Stored data.
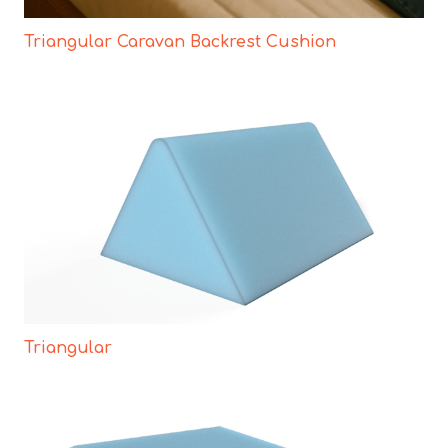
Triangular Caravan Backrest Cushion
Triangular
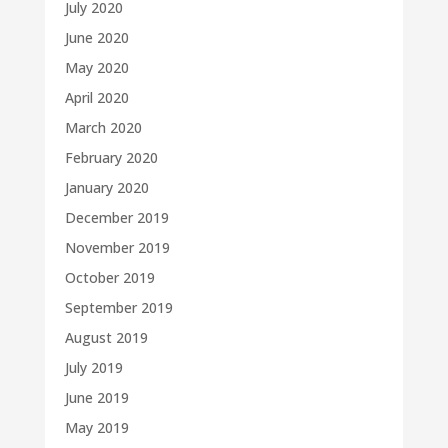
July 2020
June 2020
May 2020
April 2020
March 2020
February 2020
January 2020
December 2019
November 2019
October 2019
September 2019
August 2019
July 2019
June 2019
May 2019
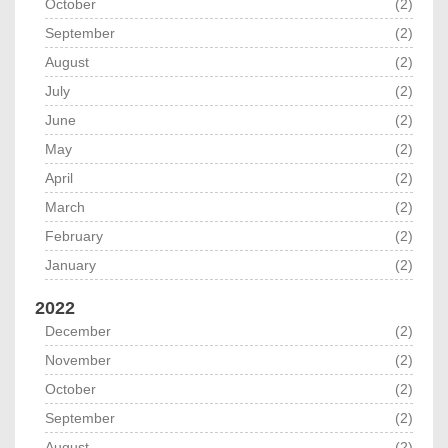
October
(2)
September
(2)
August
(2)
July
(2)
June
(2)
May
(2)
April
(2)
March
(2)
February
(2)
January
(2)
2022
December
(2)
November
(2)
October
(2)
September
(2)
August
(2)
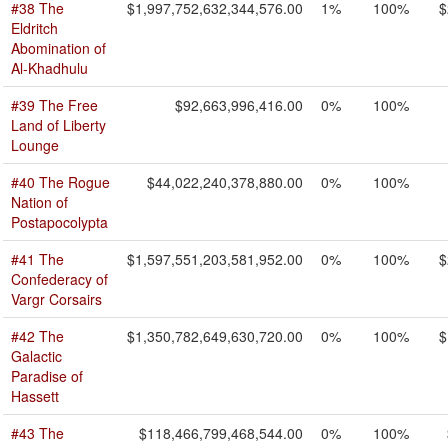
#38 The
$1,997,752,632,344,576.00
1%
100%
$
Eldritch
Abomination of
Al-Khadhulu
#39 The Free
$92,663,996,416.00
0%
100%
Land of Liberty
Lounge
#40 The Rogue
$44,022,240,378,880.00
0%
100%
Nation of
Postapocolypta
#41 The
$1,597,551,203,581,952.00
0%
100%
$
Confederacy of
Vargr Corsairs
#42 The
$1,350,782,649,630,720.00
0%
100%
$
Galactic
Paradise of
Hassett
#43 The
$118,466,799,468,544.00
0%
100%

---

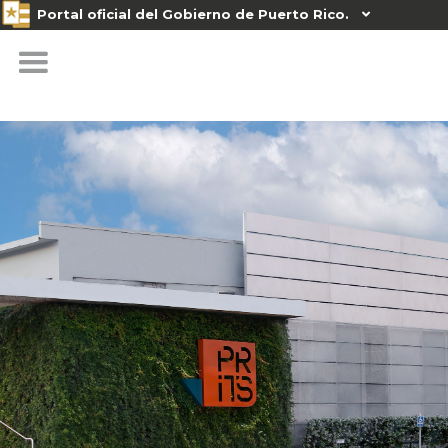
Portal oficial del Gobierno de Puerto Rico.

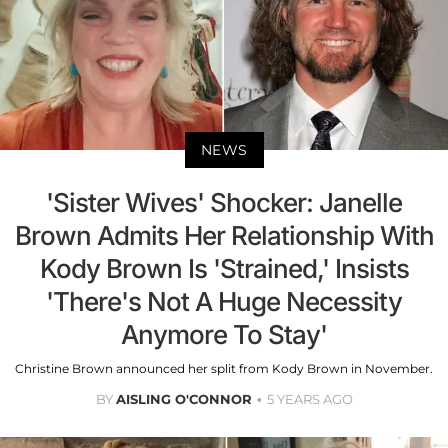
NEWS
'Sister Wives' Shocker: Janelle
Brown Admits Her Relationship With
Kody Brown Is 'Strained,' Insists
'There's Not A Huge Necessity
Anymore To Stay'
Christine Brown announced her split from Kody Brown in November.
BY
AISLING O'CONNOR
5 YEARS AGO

Try it. Could you restate word for word the lines above from the one containing "Christine Brown announced" through the one containing "5 YEARS AGO", both included, and nothing else?

Solution to this exercise.
Christine Brown announced her split from Kody Brown in November.
BY
AISLING O'CONNOR
5 YEARS AGO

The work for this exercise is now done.